**Your objective**
Start to finish, write out the entries exactly, leaving the pictures aside.

**Exercise data**
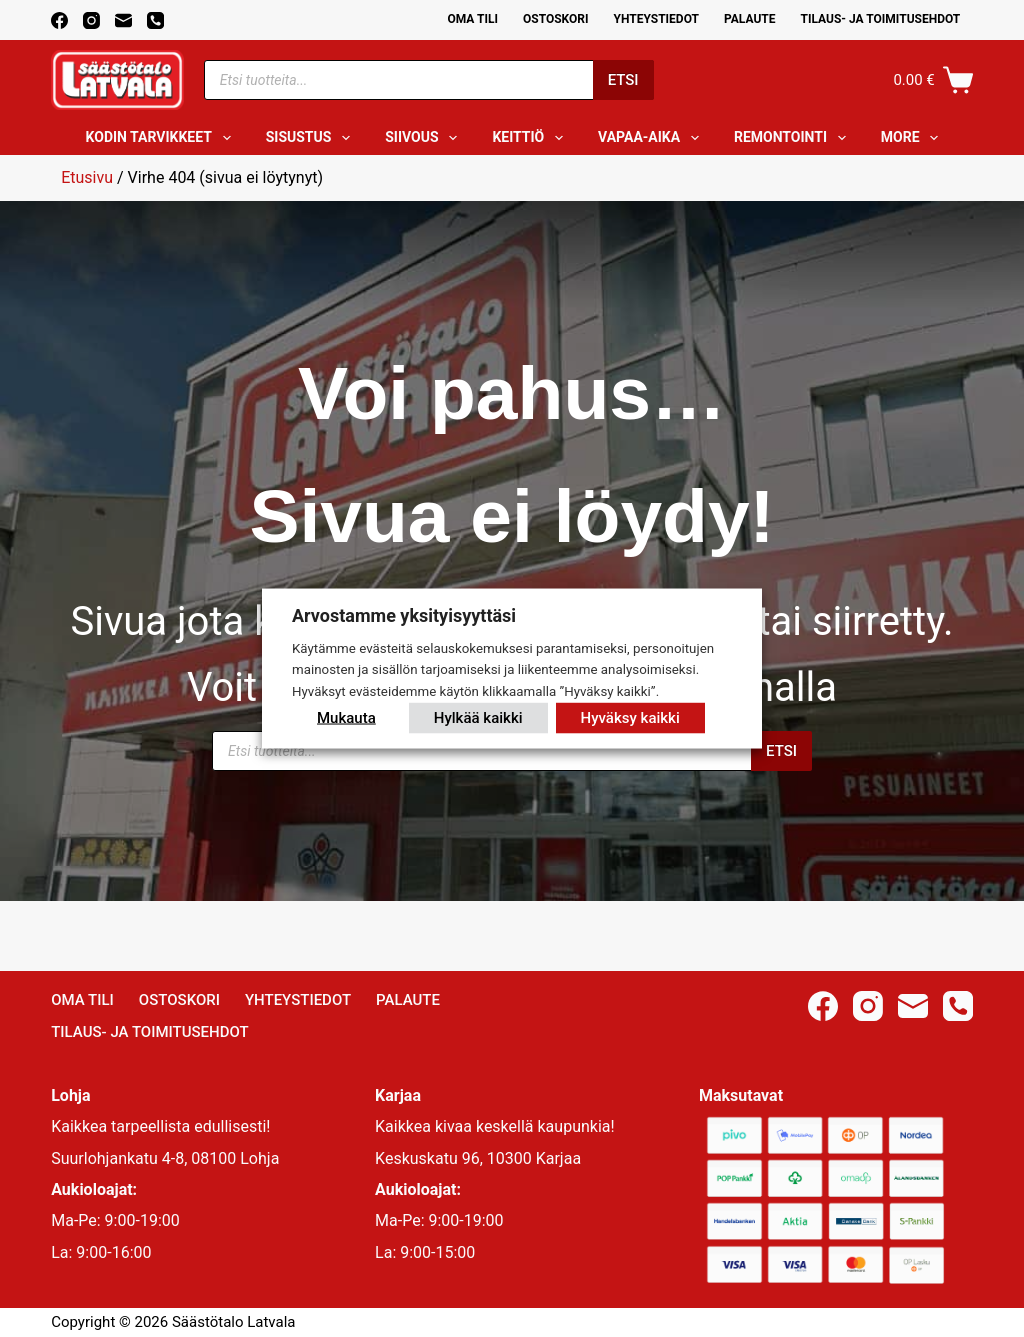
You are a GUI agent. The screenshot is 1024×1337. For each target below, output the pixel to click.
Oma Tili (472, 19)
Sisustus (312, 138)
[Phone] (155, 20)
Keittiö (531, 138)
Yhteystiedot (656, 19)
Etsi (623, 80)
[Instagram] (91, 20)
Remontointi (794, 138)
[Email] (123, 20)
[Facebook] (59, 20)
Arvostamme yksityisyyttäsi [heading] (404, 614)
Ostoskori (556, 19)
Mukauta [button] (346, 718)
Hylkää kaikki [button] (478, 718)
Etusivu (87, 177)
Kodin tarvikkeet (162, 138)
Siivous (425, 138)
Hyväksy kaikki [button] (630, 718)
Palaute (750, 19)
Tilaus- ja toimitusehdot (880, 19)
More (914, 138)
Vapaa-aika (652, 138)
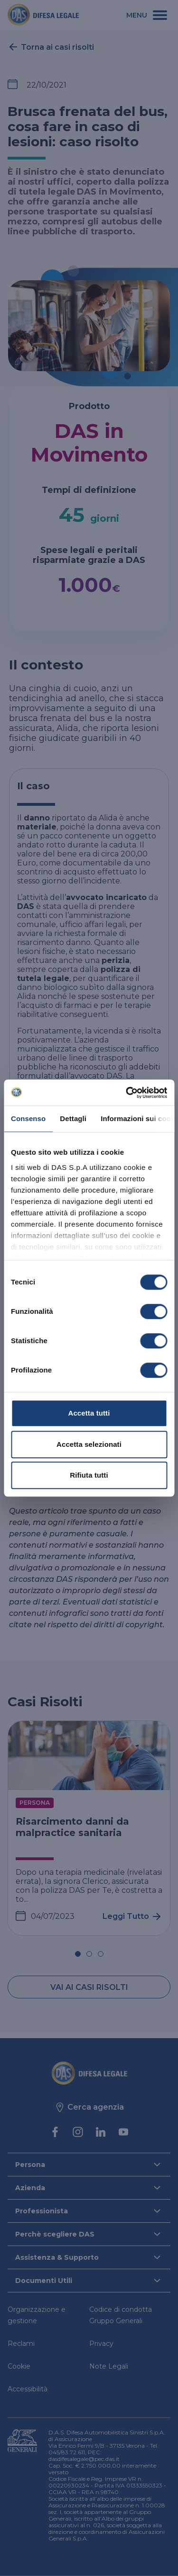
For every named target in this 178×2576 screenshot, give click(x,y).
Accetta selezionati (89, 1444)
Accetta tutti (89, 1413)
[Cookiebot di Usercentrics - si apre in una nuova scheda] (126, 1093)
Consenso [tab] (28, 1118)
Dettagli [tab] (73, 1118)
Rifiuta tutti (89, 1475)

**Answer space**
You are a GUI agent. The screenshot is 1024×1337. For each target below, output the pixel to click.
Oma Tili (472, 19)
Sisustus (312, 138)
[Phone] (155, 20)
Keittiö (531, 138)
Yhteystiedot (656, 19)
Etsi (623, 80)
[Instagram] (91, 20)
Remontointi (794, 138)
[Email] (123, 20)
[Facebook] (59, 20)
Arvostamme yksityisyyttäsi [heading] (404, 614)
Ostoskori (556, 19)
Mukauta [button] (346, 718)
Hylkää kaikki [button] (478, 718)
Etusivu (87, 177)
Kodin tarvikkeet (162, 138)
Siivous (425, 138)
Hyväksy kaikki [button] (630, 718)
Palaute (750, 19)
Tilaus- ja toimitusehdot (880, 19)
More (914, 138)
Vapaa-aika (652, 138)
For every named target in this 178×2576 screenshot, give click(x,y).
Accetta selezionati (89, 1444)
Accetta tutti (89, 1413)
[Cookiebot di Usercentrics - si apre in una nuova scheda] (126, 1093)
Consenso [tab] (28, 1118)
Dettagli [tab] (73, 1118)
Rifiuta tutti (89, 1475)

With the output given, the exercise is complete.